■ **EXERCISE DESCRIPTION**
In the data below, find the line with "Ứng dụng thực tế của công tắc áp suất" and the line with "Wollte Samsung Gear S2 über die App", then restate both and every line between them exactly, minus the pictures.
▬▬▬▬▬▬
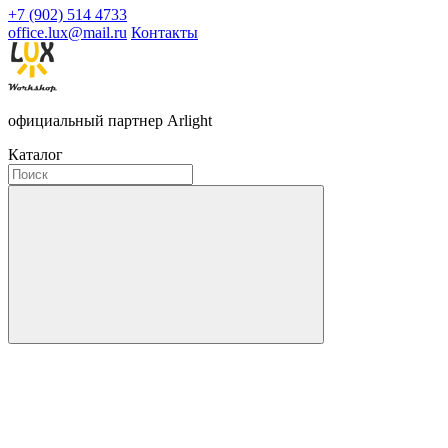
+7 (902) 514 4733
office.lux@mail.ru
Контакты
официальный партнер Arlight
Каталог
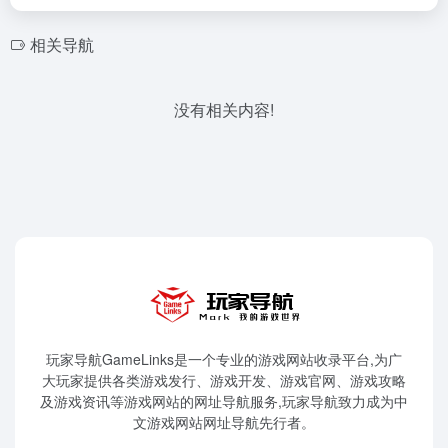
相关导航
没有相关内容!
玩家导航GameLinks是一个专业的游戏网站收录平台,为广
大玩家提供各类游戏发行、游戏开发、游戏官网、游戏攻略
及游戏资讯等游戏网站的网址导航服务,玩家导航致力成为中
文游戏网站网址导航先行者。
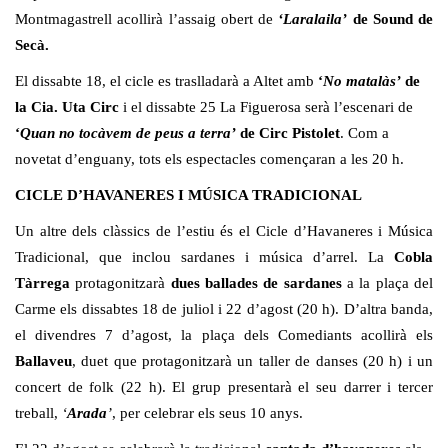
Montmagastrell acollirà l’assaig obert de
‘Laralaila’
de Sound de
Secà.
El dissabte 18, el cicle es traslladarà a Altet amb
‘
No matalàs’
de
la Cia. Uta Circ
i el dissabte 25 La Figuerosa serà l’escenari de
‘
Quan no tocàvem de peus a terra’
de Circ Pistolet
. Com a
novetat d’enguany, tots els espectacles començaran a les 20 h.
CICLE D’HAVANERES I MÚSICA TRADICIONAL
Un altre dels clàssics de l’estiu és el Cicle d’Havaneres i Música
Tradicional, que inclou sardanes i música d’arrel. La
Cobla
Tàrrega
protagonitzarà
dues ballades de sardanes
a la plaça del
Carme els dissabtes 18 de juliol i 22 d’agost (20 h). D’altra banda,
el divendres 7 d’agost, la plaça dels Comediants acollirà els
Ballaveu
, duet que protagonitzarà un taller de danses (20 h) i un
concert de folk (22 h). El grup presentarà el seu darrer i tercer
treball,
‘
Arada
’
, per celebrar els seus 10 anys.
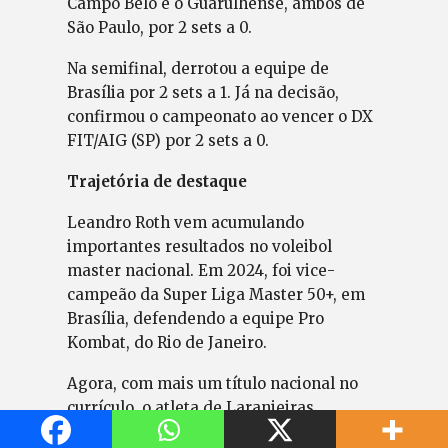
Campo Belo e o Guarulhense, ambos de
São Paulo, por 2 sets a 0.
Na semifinal, derrotou a equipe de
Brasília por 2 sets a 1. Já na decisão,
confirmou o campeonato ao vencer o DX
FIT/AIG (SP) por 2 sets a 0.
Trajetória de destaque
Leandro Roth vem acumulando
importantes resultados no voleibol
master nacional. Em 2024, foi vice-
campeão da Super Liga Master 50+, em
Brasília, defendendo a equipe Pro
Kombat, do Rio de Janeiro.
Agora, com mais um título nacional no
currículo, o atleta de Laranjeiras
reafirma sua posição entre os principais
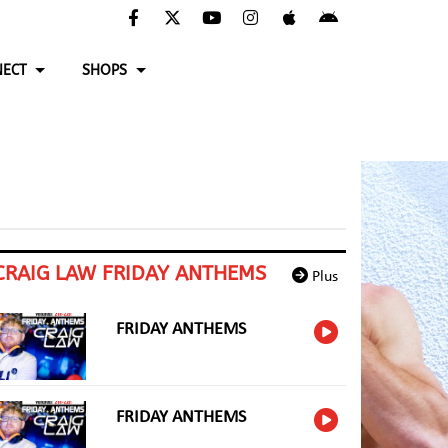
ECT
SHOPS
CRAIG LAW FRIDAY ANTHEMS
Plus
FRIDAY ANTHEMS
FRIDAY ANTHEMS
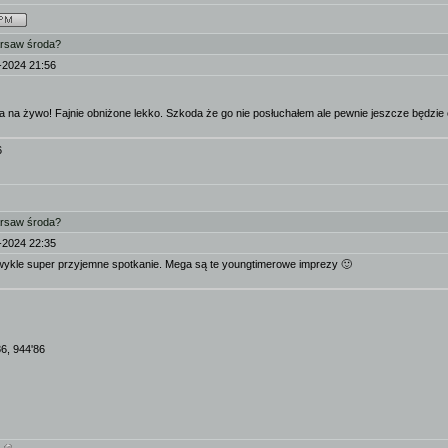
arsaw środa?
-2024 21:56
a na żywo! Fajnie obniżone lekko. Szkoda że go nie posłuchałem ale pewnie jeszcze będzie o
6
arsaw środa?
-2024 22:35
wykle super przyjemne spotkanie. Mega są te youngtimerowe imprezy 🙂
86, 944'86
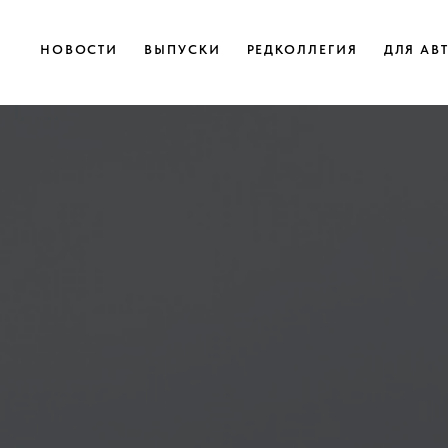
НОВОСТИ
ВЫПУСКИ
РЕДКОЛЛЕГИЯ
ДЛЯ АВ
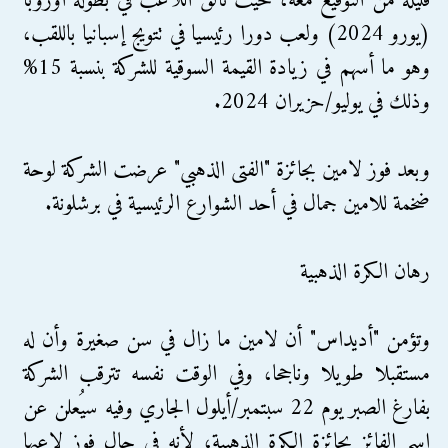
قليلة من التوقيع معه، حيث تألق اللاعب في بطولة أوروبا
(يورو 2024) ولعب دورا رئيسيا في تتويج إسبانيا باللقب،
وهو ما أسهم في زيادة القيمة السوقية للشركة بنسبة 15%
وذلك في يوليو/حزيران 2024.
وبعد فوز لامين بجائزة "الفتى الذهبي" عرضت الشركة لوحة
ضخمة للامين جمال في أحد الشوارع الرئيسية في برشلونة.
رهان الكرة الذهبية
وتؤمن "أديداس" أن لامين ما زال في سن صغيرة وأن له
مستقبلا طويلا وناجحا، وفي الوقت نفسه تترقب الشركة
بفارغ الصبر يوم 22 سبتمبر/أيلول الجاري وفيه سيُعلن عن
اسم الفائز بجائزة الكرة الذهبية، لأنه في حال فوز لاعبها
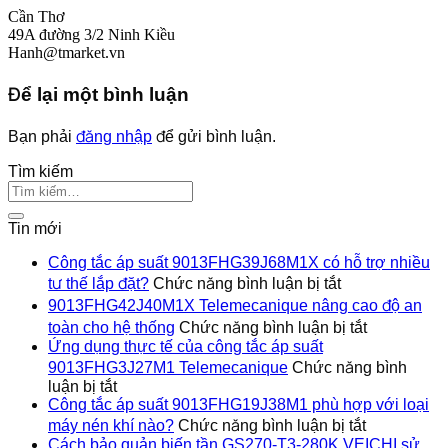
Cần Thơ
49A đường 3/2 Ninh Kiều
Hanh@tmarket.vn
Để lại một bình luận
Bạn phải
đăng nhập
để gửi bình luận.
Tìm kiếm
Tin mới
Công tắc áp suất 9013FHG39J68M1X có hỗ trợ nhiều
ở
tư thế lắp đặt?
Chức năng bình luận bị tắt
Công
9013FHG42J40M1X Telemecanique nâng cao độ an
tắc
ở
toàn cho hệ thống
Chức năng bình luận bị tắt
áp
9013FHG4
Ứng dụng thực tế của công tắc áp suất
suất
Telemecan
9013FHG3J27M1 Telemecanique
Chức năng bình
9013FHG39J6
nâng
ở
luận bị tắt
có
cao
Ứng
Công tắc áp suất 9013FHG19J38M1 phù hợp với loại
hỗ
độ
dụng
ở
trợ
máy nén khí nào?
Chức năng bình luận bị tắt
an
thực
Công
nhiều
Cách bảo quản biến tần GS270-T3-280K VEICHI sử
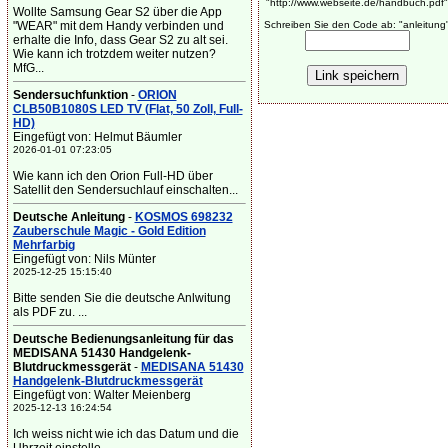
"http://www.webseite.de/handbuch.pdf"
Wollte Samsung Gear S2 über die App
"WEAR" mit dem Handy verbinden und
Schreiben Sie den Code ab: "anleitung
erhalte die Info, dass Gear S2 zu alt sei.
Wie kann ich trotzdem weiter nutzen?
MfG...
Sendersuchfunktion
-
ORION
CLB50B1080S LED TV (Flat, 50 Zoll, Full-
HD)
Eingefügt von: Helmut Bäumler
2026-01-01 07:23:05
Wie kann ich den Orion Full-HD über
Satellit den Sendersuchlauf einschalten...
Deutsche Anleitung
-
KOSMOS 698232
Zauberschule Magic - Gold Edition
Mehrfarbig
Eingefügt von: Nils Münter
2025-12-25 15:15:40
Bitte senden Sie die deutsche Anlwitung
als PDF zu. ...
Deutsche Bedienungsanleitung für das
MEDISANA 51430 Handgelenk-
Blutdruckmessgerät
-
MEDISANA 51430
Handgelenk-Blutdruckmessgerät
Eingefügt von: Walter Meienberg
2025-12-13 16:24:54
Ich weiss nicht wie ich das Datum und die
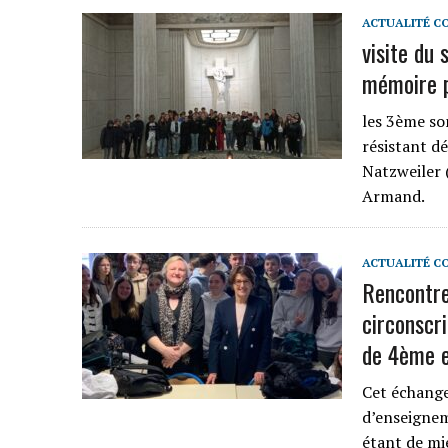
ACTUALITÉ C
visite du 
mémoire 
les 3ème so
résistant d
Natzweiler (
Armand.
ACTUALITÉ C
Rencontre
circonscr
de 4ème e
Cet échange
d’enseignem
étant de mi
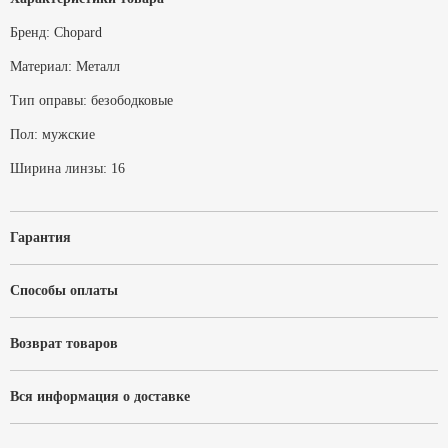
Бренд:
Chopard
Материал:
Металл
Тип оправы:
безободковые
Пол:
мужские
Ширина линзы:
16
Гарантия
Способы оплаты
Возврат товаров
Вся информация о доставке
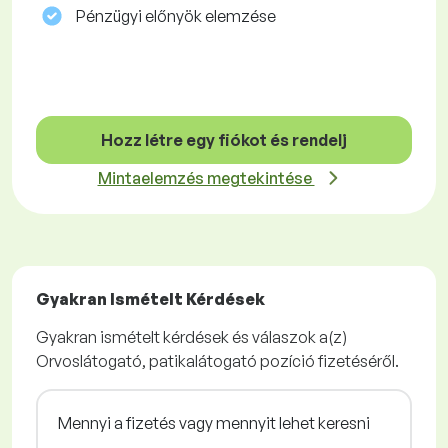
Pénzügyi előnyök elemzése
Hozz létre egy fiókot és rendelj
Mintaelemzés megtekintése
Gyakran Ismételt Kérdések
Gyakran ismételt kérdések és válaszok a(z)
Orvoslátogató, patikalátogató pozíció fizetéséről.
Mennyi a fizetés vagy mennyit lehet keresni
▬▬▬▬▬▬
■ **TASK RESULT**
Ứng dụng thực tế của công tắc áp suất
suất
Telemecan
9013FHG3J27M1 Telemecanique
Chức năng bình
9013FHG39J6
nâng
ở
luận bị tắt
có
cao
Ứng
Công tắc áp suất 9013FHG19J38M1 phù hợp với loại
hỗ
độ
dụng
ở
trợ
máy nén khí nào?
Chức năng bình luận bị tắt
an
thực
Công
nhiều
Cách bảo quản biến tần GS270-T3-280K VEICHI sử
"http://www.webseite.de/handbuch.pdf"
Wollte Samsung Gear S2 über die App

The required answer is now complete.